(Londres) Frappé par une souche plus contagieuse du nouveau coronavirus, le Royaume-Uni se trouve brutalement coupé du monde lundi après la décision de nombreux pays de suspendre leurs liaisons, au risque d’un chaos dans ses approvisionnements à quelques jours de Noël et du Brexit.

Sylvain PEUCHMAURD
Agence France-Presse

Déjà très critiqué pour ses hésitations et revirements au fil de cette année de crise, le premier ministre Boris Johnson a provoqué la stupeur et parfois la colère pendant le week-end en reconfinant, avec quelques heures de préavis, 16 millions d’habitants de Londres et du sud-est de l’Angleterre.

Nombre d’entre eux se préparaient à traverser leur pays pour se retrouver en famille pour les fêtes, après des mois à réduire leurs contacts. Et la décision des pays voisins comme la France de couper pour 48 heures les liaisons avec la Grande-Bretagne bouscule les chaînes d’approvisionnement en pleins derniers préparatifs de Noël, mais aussi au moment où les entreprises sont engagées dans une course contre la montre pour remplir leurs stocks avant la sortie du marché unique européen le soir du 31 décembre.

Face à la pagaille qui s’amorce, Boris Johnson préside dans la matinée une réunion de crise « pour discuter de la situation concernant les déplacements internationaux et en particulier les flux réguliers du fret vers et à partir du Royaume-Uni », selon un porte-parole de Downing Street.  

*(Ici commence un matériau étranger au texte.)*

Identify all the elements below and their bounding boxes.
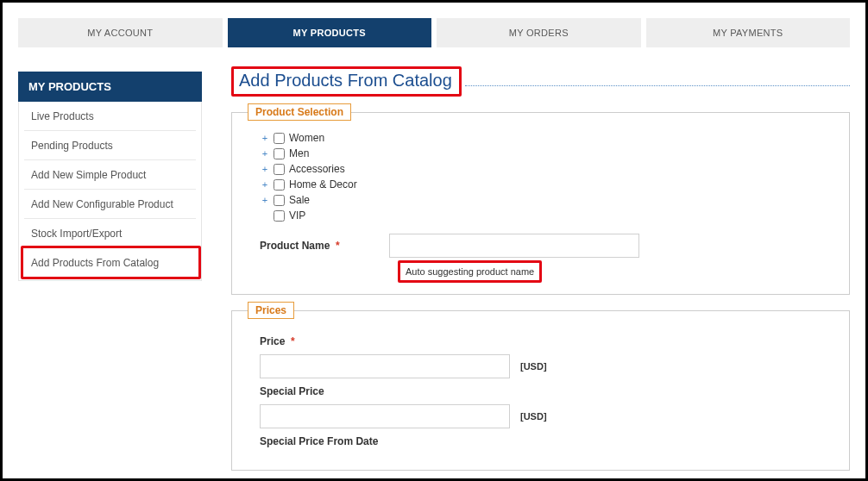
- category-row-men: + Men: [260, 146, 830, 161]
- content-area: Add Products From Catalog Product Select…: [231, 72, 850, 471]
- title-separator: [465, 85, 850, 86]
- expand-icon[interactable]: +: [260, 133, 270, 143]
- product-name-hint: Auto suggesting product name: [398, 260, 542, 283]
- category-row-home-decor: + Home & Decor: [260, 177, 830, 192]
- expand-icon[interactable]: +: [260, 148, 270, 159]
- required-mark: *: [336, 240, 340, 252]
- prices-fieldset: Prices Price * [USD] Special Price: [231, 310, 850, 471]
- category-tree: + Women + Men + Accessories: [251, 130, 830, 223]
- tab-my-account[interactable]: MY ACCOUNT: [18, 18, 223, 47]
- tab-my-orders[interactable]: MY ORDERS: [437, 18, 641, 47]
- category-label: Women: [289, 132, 324, 144]
- category-row-women: + Women: [260, 130, 830, 146]
- special-price-label: Special Price: [260, 385, 398, 397]
- category-row-vip: VIP: [260, 208, 830, 223]
- category-checkbox-sale[interactable]: [274, 195, 285, 206]
- category-checkbox-vip[interactable]: [274, 210, 285, 222]
- category-label: VIP: [289, 209, 305, 222]
- category-label: Accessories: [289, 163, 345, 175]
- sidebar-item-label: Add Products From Catalog: [31, 257, 159, 269]
- sidebar-item-stock-import-export[interactable]: Stock Import/Export: [24, 219, 196, 248]
- sidebar-list: Live Products Pending Products Add New S…: [18, 102, 202, 281]
- sidebar: MY PRODUCTS Live Products Pending Produc…: [18, 72, 202, 281]
- category-row-sale: + Sale: [260, 192, 830, 208]
- sidebar-item-pending-products[interactable]: Pending Products: [24, 131, 196, 160]
- product-name-hint-row: Auto suggesting product name: [398, 263, 830, 278]
- tab-my-payments[interactable]: MY PAYMENTS: [646, 18, 851, 47]
- page-title: Add Products From Catalog: [231, 66, 462, 97]
- category-checkbox-women[interactable]: [274, 133, 285, 144]
- product-name-label: Product Name *: [251, 240, 389, 252]
- price-input-line: [USD]: [260, 354, 830, 378]
- app-inner: MY ACCOUNT MY PRODUCTS MY ORDERS MY PAYM…: [3, 3, 865, 471]
- page-title-row: Add Products From Catalog: [231, 66, 850, 97]
- sidebar-header: MY PRODUCTS: [18, 72, 202, 102]
- price-row: Price * [USD]: [260, 335, 830, 378]
- sidebar-item-add-configurable-product[interactable]: Add New Configurable Product: [24, 190, 196, 219]
- product-name-input[interactable]: [389, 234, 639, 258]
- special-price-row: Special Price [USD]: [260, 385, 830, 428]
- expand-icon[interactable]: +: [260, 195, 270, 205]
- category-label: Sale: [289, 194, 310, 206]
- category-label: Men: [289, 147, 309, 159]
- price-label: Price *: [260, 335, 398, 347]
- app-frame: MY ACCOUNT MY PRODUCTS MY ORDERS MY PAYM…: [0, 0, 868, 481]
- main-area: MY PRODUCTS Live Products Pending Produc…: [18, 72, 850, 471]
- product-selection-legend: Product Selection: [248, 103, 351, 121]
- product-selection-fieldset: Product Selection + Women + Men: [231, 112, 850, 295]
- product-name-row: Product Name *: [251, 234, 830, 258]
- top-tabs: MY ACCOUNT MY PRODUCTS MY ORDERS MY PAYM…: [18, 18, 850, 47]
- category-checkbox-accessories[interactable]: [274, 164, 285, 175]
- label-text: Price: [260, 335, 285, 347]
- category-row-accessories: + Accessories: [260, 161, 830, 177]
- sidebar-item-add-simple-product[interactable]: Add New Simple Product: [24, 160, 196, 190]
- required-mark: *: [291, 335, 295, 347]
- sidebar-item-add-from-catalog[interactable]: Add Products From Catalog: [24, 248, 196, 277]
- special-price-currency: [USD]: [520, 411, 547, 422]
- special-price-input[interactable]: [260, 404, 510, 428]
- special-price-input-line: [USD]: [260, 404, 830, 428]
- expand-icon[interactable]: +: [260, 164, 270, 174]
- expand-icon[interactable]: +: [260, 179, 270, 190]
- special-price-from-label: Special Price From Date: [260, 435, 398, 447]
- tab-my-products[interactable]: MY PRODUCTS: [228, 18, 432, 47]
- label-text: Product Name: [260, 240, 330, 252]
- category-checkbox-home-decor[interactable]: [274, 179, 285, 191]
- prices-legend: Prices: [248, 302, 294, 319]
- sidebar-item-live-products[interactable]: Live Products: [24, 102, 196, 131]
- price-input[interactable]: [260, 354, 510, 378]
- category-label: Home & Decor: [289, 178, 357, 191]
- special-price-from-row: Special Price From Date: [260, 435, 830, 454]
- category-checkbox-men[interactable]: [274, 148, 285, 159]
- price-currency: [USD]: [520, 361, 547, 372]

Sur les autoroutes du sud de l’Angleterre, les panneaux annoncent que la frontière française est fermée, exhortant les usagers à rester chez eux.

Le port de Douvres (sud-est), principal port transmanche anglais, a annoncé fermer pour le trafic sortant « jusqu’à nouvel ordre ».  

Insistant sur la nécessité de débloquer le trafic transmanche « dès que possible », le ministre des Transports britannique Grant Shapps a indiqué être en contact étroit avec son homologue français Jean-Baptiste Djebbari. Les Français « nous ont dit qu’ils veulent que le trafic des camions reprenne aussi vite que possible », a-t-il expliqué, appelant les Britanniques à « ne pas se déplacer ».

Tout en s’attendant à faire face à des « perturbations à un certain degré » lundi, le ministre britannique s’est voulu rassurant quant à l’approvisionnement des rayons des supermarchés, expliquant sur la chaîne d’information Sky News que les liaisons transmanche représentent 20 % du trafic de marchandises.

Selon lui, les routiers touchés sont principalement européens, « les marchandises sont principalement les leurs, ils ne veulent pas qu’elles se perdent, pas plus que nous voulons que la frontière soit fermée », a-t-il souligné.

L’ancien aéroport de Manston est prêt à accueillir jusqu’à 4000 camions pour décongestionner le réseau routier.

« Hors de contrôle »

Malgré les assurances du gouvernement, les marchés financiers ont accueilli avec inquiétude cette nouvelle fermeture des frontières, la livre sterling piquant du nez.

Selon le British Retail Consortium (BRC), organisme fédérant des entreprises du commerce de détail, les « problèmes immédiats » d’approvisionnement devraient être évités, compte tenu des stocks faits par les commerçants à l’approche de Noël. La constitution de ces réserves a d’ailleurs entraîné une hausse du trafic ces derniers jours, avec d’importants bouchons sur les routes à la clé.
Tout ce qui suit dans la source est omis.